Formally, the Water Paintings are painted with a maturity and attention to detail of a seasoned and highly observant artist. The sophistication of their execution and realistic qualities make them almost photo-real from a distance, but the artists hand is ever present. Valdez painstakingly laid many thin transparent layers of medium and pigment to capture the translucency, luminosity, and hues of the sea at various times of day and respective differences in the quality of light, including intensity, incidence, and spectrum. The result is near-pristine flat surfaces, harmonic color palettes and dynamic color adjacencies.
Conceptually, the surfaces of the Water Paintings function metaphorically to contrast the perceptions of what one thinks they see beneath the surface of the water versus what one actually sees if they go beneath the surface. The view beneath the surface is still distorted through the water which functions like a thick lens, but with far fewer reflections and distractions from the glare of light and fragmented view below due to the waters rippled surface. Painting the surface of water is challenging and dizzying as it is a broken and abstracted view of what is below the surface, like seeing multiple views of an object simultaneously. The mind can make sense of it to determine the object, but it lacks visual features and accuracy of the whole. Thus, the view is very illusory in terms of scale, proportion, detail, and color, which makes the surface perfect for abstracting any object below it.
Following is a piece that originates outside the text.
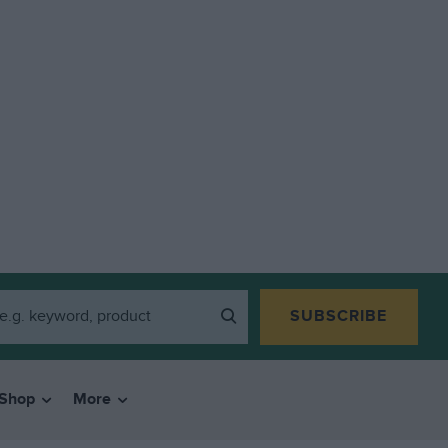
SUBSCRIBE
Shop
More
Julio Valdez was born in Santo Domingo, the Dominican Republic, in 1969. Currently, he lives and works in New York City, since 1993.
Valdez is a painter working in oil and acrylic media, a master printmaker and installation artist. He is also a teaching artist and mentor for emerging artists. His work is included in private and institutional collections nationally and internationally. In 2019, Valdez represented the Dominican Republic at the 58th Venice Biennale with works from the same series.
Recent exhibitions in 2021, included: Inside - Outside, Upside Down, at The Phillips Collection and I Cant Breate, a public art installation in Harlem. A survey of his work will also be included at the Art Museum of the Americas at Organization of American States (OAS), Washington, DC. in 2022.
Valdez first museum exhibition was at the Omar Rayo Museum in Colombia in 1988. Since then he has had 32 solo exhibitions in galleries and institutions nationally and internationally and has participated in more than 100 group exhibitions.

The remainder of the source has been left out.